Just as rebuilding after an earthquake (which boosts GDP) does not make people wealthier than they were before, building fewer shops does not make them poorer.

These problems do not invalidate the use of GDP. But given the direction of technological change in an ever-more digital world they seem likely to grow more serious, and solutions to them are both hard and imperfect. Measuring the consumer surplus from new or free products relies on brave assumptions; estimates vary widely depending on which ones are used. To be consistent over time would require measuring the consumer surplus of goods and services that are well established in the consumer basket.

A sense of the scale of the task can be gained from looking at estimates of how fast the economy grew during a previous time of headlong technological change—the Industrial Revolution.

Around the time that GDP was first being used to measure contemporary economies, some economic historians ventured to apply it to the past, too. They concluded that there had been a sudden take-off in economic growth after 1750; a landmark post-war study reckoned that GDP per worker rose by 1.4% a year, an unprecedented rate, in the first half of the 19th century.

You say you measured a revolution
In the 1980s, research by Nicholas Crafts of Warwick University found that the 18th century’s glut of industrially transformative inventions had been applied rather narrowly, with madcap growth seen only in a few sectors of the economy. He put productivity growth at a less revolutionary 0.5% a year. A generation further on colleagues of Mr Crafts, led by Steve Broadberry, published research which nudged the figures back up a bit. Even centuries on, it is hard to settle on GDP estimates in times of upheaval. And they still miss many of the changes wrought—the consumer surplus due to railways, say.

“It is a big mistake to think that one number serves for all purposes,” says Sir Charles. The problem is that, as things stand, GDP risks serving all its purposes ever-less well. The Bank of England has become so chary of GDP figures that it publishes a range of numbers both for its forecasts of growth and for its history. Its latest projections put recent GDP growth in Britain somewhere between zero and 4%. Such hyper-scepticism might seem a bit silly. But is it really no more absurd than proclaiming, with great certainty, that GDP growth in China fell from 6.8% to 6.7% in the year to the first quarter, when it almost certainly didn’t?

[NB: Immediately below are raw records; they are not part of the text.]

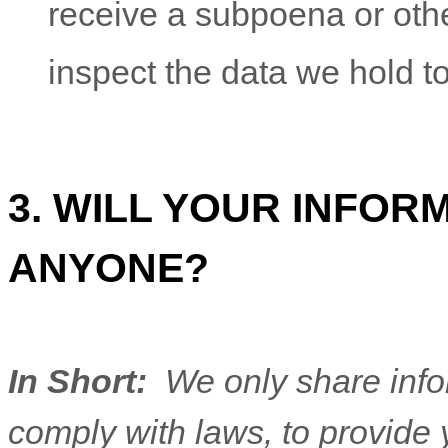
receive a subpoena or oth
inspect the data we hold t
3. WILL YOUR INFOR
ANYONE?
In Short:
We only share infor
comply with laws, to provide y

If comparisons of GDP from one quarter to the next are dodgy, those from decade to decade are perilous. America’s Census Bureau calculates that median household income, adjusted for inflation, was barely higher in 2014 than it was 25 years earlier. Measured living standards for a typical American have stagnated for a quarter-century, in other words. This finding undoubtedly reflects something real. But would a typical American really be indifferent between 1989 medical care at 1989 prices and today’s medical services at current prices, asks Ken Rogoff of Harvard University? If GDP figures really measured what they try to measure, that would be the rational stance.

The challenge, said Mr Nordhaus in his paper on light, is to construct measures that “account for the vast changes in the quality and range of goods and services that we consume.” But that means finding ways to more readily compare hand-held e-mail with fax machine, self-driving car with jalopy, vinyl records with music-streaming services and custom-made prosthesis with health-service crutches.

Perhaps an Einstein could do it. Odds are, though, that he’d take one look and stick with the simplicities of physics instead.